▸ REQUIRED WORK
Reproduce each entry below verbatim.

▸ DATA FOR THIS TASK
▽

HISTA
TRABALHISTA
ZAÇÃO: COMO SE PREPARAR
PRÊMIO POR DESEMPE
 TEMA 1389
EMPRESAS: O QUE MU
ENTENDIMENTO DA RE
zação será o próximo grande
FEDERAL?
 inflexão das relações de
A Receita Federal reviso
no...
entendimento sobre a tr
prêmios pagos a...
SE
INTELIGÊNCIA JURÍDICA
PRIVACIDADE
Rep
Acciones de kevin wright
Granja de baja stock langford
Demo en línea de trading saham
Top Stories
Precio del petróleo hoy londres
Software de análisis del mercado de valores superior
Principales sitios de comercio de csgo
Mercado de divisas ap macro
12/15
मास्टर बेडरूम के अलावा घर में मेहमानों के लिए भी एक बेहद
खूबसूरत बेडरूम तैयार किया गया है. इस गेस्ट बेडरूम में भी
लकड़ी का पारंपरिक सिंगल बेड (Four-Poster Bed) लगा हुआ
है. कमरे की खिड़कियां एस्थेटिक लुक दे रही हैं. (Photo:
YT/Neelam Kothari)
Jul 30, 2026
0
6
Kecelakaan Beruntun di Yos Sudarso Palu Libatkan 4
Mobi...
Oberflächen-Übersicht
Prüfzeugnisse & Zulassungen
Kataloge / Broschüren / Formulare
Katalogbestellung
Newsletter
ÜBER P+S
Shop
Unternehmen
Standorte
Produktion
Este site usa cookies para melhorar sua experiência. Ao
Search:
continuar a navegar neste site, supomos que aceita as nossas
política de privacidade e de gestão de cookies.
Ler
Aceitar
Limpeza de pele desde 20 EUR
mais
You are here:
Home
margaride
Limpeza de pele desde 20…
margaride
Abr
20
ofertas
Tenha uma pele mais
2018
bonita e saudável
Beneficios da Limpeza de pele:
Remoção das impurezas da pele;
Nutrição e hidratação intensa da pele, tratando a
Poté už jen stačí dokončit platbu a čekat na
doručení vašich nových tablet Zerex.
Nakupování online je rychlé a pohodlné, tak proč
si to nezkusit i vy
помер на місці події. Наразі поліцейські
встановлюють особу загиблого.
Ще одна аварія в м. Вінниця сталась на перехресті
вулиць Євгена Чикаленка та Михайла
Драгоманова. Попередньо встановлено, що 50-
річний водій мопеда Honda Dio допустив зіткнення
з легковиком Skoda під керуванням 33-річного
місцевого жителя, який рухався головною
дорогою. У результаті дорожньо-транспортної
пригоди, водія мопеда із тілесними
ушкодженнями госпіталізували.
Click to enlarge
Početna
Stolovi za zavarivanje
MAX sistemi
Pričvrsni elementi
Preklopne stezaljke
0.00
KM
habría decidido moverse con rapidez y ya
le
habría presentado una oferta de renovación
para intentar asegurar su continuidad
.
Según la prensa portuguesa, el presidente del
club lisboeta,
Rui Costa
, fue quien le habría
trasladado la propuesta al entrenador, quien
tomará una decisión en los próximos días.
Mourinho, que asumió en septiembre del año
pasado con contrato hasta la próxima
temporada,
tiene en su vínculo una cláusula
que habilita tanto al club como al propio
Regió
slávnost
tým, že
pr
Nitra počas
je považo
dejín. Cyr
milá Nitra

△

▸ OUTPUT OF THE EXERCISE
HISTA
TRABALHISTA
ZAÇÃO: COMO SE PREPARAR
PRÊMIO POR DESEMPE
 TEMA 1389
EMPRESAS: O QUE MU
ENTENDIMENTO DA RE
zação será o próximo grande
FEDERAL?
 inflexão das relações de
A Receita Federal reviso
no...
entendimento sobre a tr
prêmios pagos a...
SE
INTELIGÊNCIA JURÍDICA
PRIVACIDADE
Rep
Acciones de kevin wright
Granja de baja stock langford
Demo en línea de trading saham
Top Stories
Precio del petróleo hoy londres
Software de análisis del mercado de valores superior
Principales sitios de comercio de csgo
Mercado de divisas ap macro
12/15
मास्टर बेडरूम के अलावा घर में मेहमानों के लिए भी एक बेहद
खूबसूरत बेडरूम तैयार किया गया है. इस गेस्ट बेडरूम में भी
लकड़ी का पारंपरिक सिंगल बेड (Four-Poster Bed) लगा हुआ
है. कमरे की खिड़कियां एस्थेटिक लुक दे रही हैं. (Photo:
YT/Neelam Kothari)
Jul 30, 2026
0
6
Kecelakaan Beruntun di Yos Sudarso Palu Libatkan 4
Mobi...
Oberflächen-Übersicht
Prüfzeugnisse & Zulassungen
Kataloge / Broschüren / Formulare
Katalogbestellung
Newsletter
ÜBER P+S
Shop
Unternehmen
Standorte
Produktion
Este site usa cookies para melhorar sua experiência. Ao
Search:
continuar a navegar neste site, supomos que aceita as nossas
política de privacidade e de gestão de cookies.
Ler
Aceitar
Limpeza de pele desde 20 EUR
mais
You are here:
Home
margaride
Limpeza de pele desde 20…
margaride
Abr
20
ofertas
Tenha uma pele mais
2018
bonita e saudável
Beneficios da Limpeza de pele:
Remoção das impurezas da pele;
Nutrição e hidratação intensa da pele, tratando a
Poté už jen stačí dokončit platbu a čekat na
doručení vašich nových tablet Zerex.
Nakupování online je rychlé a pohodlné, tak proč
si to nezkusit i vy
помер на місці події. Наразі поліцейські
встановлюють особу загиблого.
Ще одна аварія в м. Вінниця сталась на перехресті
вулиць Євгена Чикаленка та Михайла
Драгоманова. Попередньо встановлено, що 50-
річний водій мопеда Honda Dio допустив зіткнення
з легковиком Skoda під керуванням 33-річного
місцевого жителя, який рухався головною
дорогою. У результаті дорожньо-транспортної
пригоди, водія мопеда із тілесними
ушкодженнями госпіталізували.
Click to enlarge
Početna
Stolovi za zavarivanje
MAX sistemi
Pričvrsni elementi
Preklopne stezaljke
0.00
KM
habría decidido moverse con rapidez y ya
le
habría presentado una oferta de renovación
para intentar asegurar su continuidad
.
Según la prensa portuguesa, el presidente del
club lisboeta,
Rui Costa
, fue quien le habría
trasladado la propuesta al entrenador, quien
tomará una decisión en los próximos días.
Mourinho, que asumió en septiembre del año
pasado con contrato hasta la próxima
temporada,
tiene en su vínculo una cláusula
que habilita tanto al club como al propio
Regió
slávnost
tým, že
pr
Nitra počas
je považo
dejín. Cyr
milá Nitra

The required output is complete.